● In a FICO survey, three in four senior fraud managers at banks in Asia Pacific said they will stop doing business with suppliers that fail cybersecurity audits.
● Four in ten respondents from the survey said they currently conduct supplier audits, however this is expected to rise in the next year.
● Large retailers were nominated as the greatest data breach risk (84%) in 2017, withtelecommunications companies ranking second (70%).
● Half of respondents reported their cybersecurity budget increased at least 10 to 25 percent over the last twelve months.
Asia Pacific (APAC) banks are stepping up in the cybersecurity arms race as hacking operations get bigger and bolder. A recent poll by FICO found that banks across region intend to stop doing business with suppliers that fail cybersecurity audits.
Three in four senior fraud managers surveyed said that they would be concerned enough to stop working with a partner, while another 16 percent said they weren’t sure if they would continue working with them. Only 8 percent of fraud managers said they would definitely continue doing business.
While the auditing of business partners and their security capabilities is a relatively new practice, four in ten respondents confirmed they were already actively engaged in the process.
“We expect cybersecurity audits to become commonplace in 2017,” said Dan McConaghy, president for FICO Asia-Pacific. “High profile fraud cases, such as the Bangladesh Bank heist where USD$81 million was stolen, illustrate the importance of banks running audits on their own networks as well as those of their partners.”
The heist involved altering SWIFT (Society for Worldwide Interbank Financial Telecommunication) software to hide evidence of fraudulent transfers. “Lazarus”, the North Korean hacking group that has been linked to the heist, has been connected to attacks on banks in 18 countries, including commercial banks in Ecuador, Vietnam and the Philippines.
McConaghy added: “However, due to the complex ecosystem of relationships with other businesses that banks have we are seeing the audit tools evolve. While formal audits remain important, they can be lengthy, intrusive, and expensive.”
“They also only offer a snapshot of the cybersecurity picture for a moment in time. We are seeing a need for monitoring tools that allow for ongoing assessment between these audits to strengthen the IT ecosystem and make a substantial impact on the cyber breach problem,” he said.
In October 2016, FICO announced the launch of its FICO Enterprise Security Score, a cybersecurity risk rating that subscribers can use to evaluate the risk of their own network and their business partners’.
“The score was created by analyzing networks that have been victimized by a cyber-attack,” explained McConaghy. “This allows FICO to understand the conditions and behaviors that are precursors to impactful security events. Company networks can then be measured against the indicators that are most predictive of an increase to the likelihood of a material data breach.”
FICO’s poll revealed that bankers nominated large retailers as the greatest data breach risk (84%) in 2017, with telecommunications companies ranking second (70%).

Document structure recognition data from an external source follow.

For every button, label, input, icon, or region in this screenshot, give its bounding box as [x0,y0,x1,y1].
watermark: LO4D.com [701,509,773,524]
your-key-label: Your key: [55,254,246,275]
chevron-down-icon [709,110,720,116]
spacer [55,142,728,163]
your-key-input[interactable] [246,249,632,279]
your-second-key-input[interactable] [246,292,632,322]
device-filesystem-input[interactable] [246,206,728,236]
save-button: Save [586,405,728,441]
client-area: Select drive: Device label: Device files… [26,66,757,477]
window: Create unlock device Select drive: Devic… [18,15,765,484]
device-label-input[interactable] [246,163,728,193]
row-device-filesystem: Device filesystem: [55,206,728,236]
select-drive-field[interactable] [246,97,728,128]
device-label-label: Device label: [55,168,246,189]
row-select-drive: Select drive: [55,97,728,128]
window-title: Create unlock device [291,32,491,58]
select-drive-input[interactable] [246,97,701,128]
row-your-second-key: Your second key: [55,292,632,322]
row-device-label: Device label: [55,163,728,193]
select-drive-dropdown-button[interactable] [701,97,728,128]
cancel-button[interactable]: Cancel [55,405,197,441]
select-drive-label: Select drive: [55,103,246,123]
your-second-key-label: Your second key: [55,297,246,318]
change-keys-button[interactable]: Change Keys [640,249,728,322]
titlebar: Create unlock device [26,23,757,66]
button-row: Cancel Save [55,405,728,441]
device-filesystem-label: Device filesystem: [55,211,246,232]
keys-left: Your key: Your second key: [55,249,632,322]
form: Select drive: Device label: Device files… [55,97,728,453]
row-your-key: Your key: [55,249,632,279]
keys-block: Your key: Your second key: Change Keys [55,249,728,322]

These numbers were up significantly on last year’s poll, showing some consensus on which industries remain the largest targets for cybercriminals.
“E-commerce has created low hanging fruit in the form of vast stores of unprotected sensitive personal data that can be used to steal identities,” explained McConaghy. “In Asia Pacific the problem is compounded by the huge growth in sales, poorly protected companies and a lack of disclosure.”
Respondents to the survey were anxious to prevent cybercrime at their banking institutions, with 65 percent saying that it will be their key focus in 2017. The biggest obstacle identified by the fraud executives in fighting cybercrime was that siloed operations prevented the flow of information and worked against a coordinated response.
Nearly half of respondents identified cybercrime as having the largest potential financial impact on their organisations, and said they had already increased their cybersecurity budget at least 10 to 25 percent over the last 12 months.
“APAC banks want to ensure that the digital economy will continue to thrive,” said McConaghy. “FICO is bringing its proven self-learning analytics from payment card security over to protect the enterprise from unknown breaches in real time. In addition to protecting themselves, we’ll see more banks initiate cybersecurity audits, and as they become more selective avoiding to do business with vendors and suppliers that return ‘fail scores’ on cybersecurity.”
The survey was conducted at the annual FICO Asia Pacific Fraud Forum held in Cebu, the Philippines. A total of 37 executives from financial institutions across the region participated in the survey.